Concerns about rising inflation have mostly been led by escalating tariffs and what their eventual impact on prices could be. To this point, inflation has stabilized for the most part with companies willing to eat some of the higher costs. The uncertainty and shifting policies are keeping worries present and the risk remains that inflation can begin to shoot up over the next few quarters. The overall impact on the U.S. Treasury market was for rates to come down slightly. Rates were down by 11bps, 8bps and 4bps respectively across 2-year, 10-year and 30-year maturities.

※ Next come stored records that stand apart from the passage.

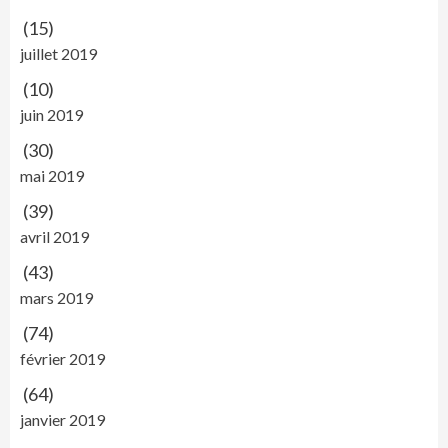
(15)
juillet 2019
(10)
juin 2019
(30)
mai 2019
(39)
avril 2019
(43)
mars 2019
(74)
février 2019
(64)
janvier 2019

Lower rates and an economy that is holding up well led to a risk-on appetite during the quarter. Investment Grade corporate bond spreads tightened by 10bps. At a spread of 75bps over U.S. Treasuries, corporate bond spreads are at the tightest levels seen this century (graph 2).

The dual mandate of low inflation and high employment will continue to be tested as head into the end of the year. A government shutdown to begin the 4th quarter only serves to muddle upcoming data releases and implementation of policies. While volatility is expected, relatively high yields still present a lot of opportunities within the fixed income space. However, the ability to remain nimble and focus on high-quality issuers will be of extreme importance.

Opinions expressed herein are subject to change.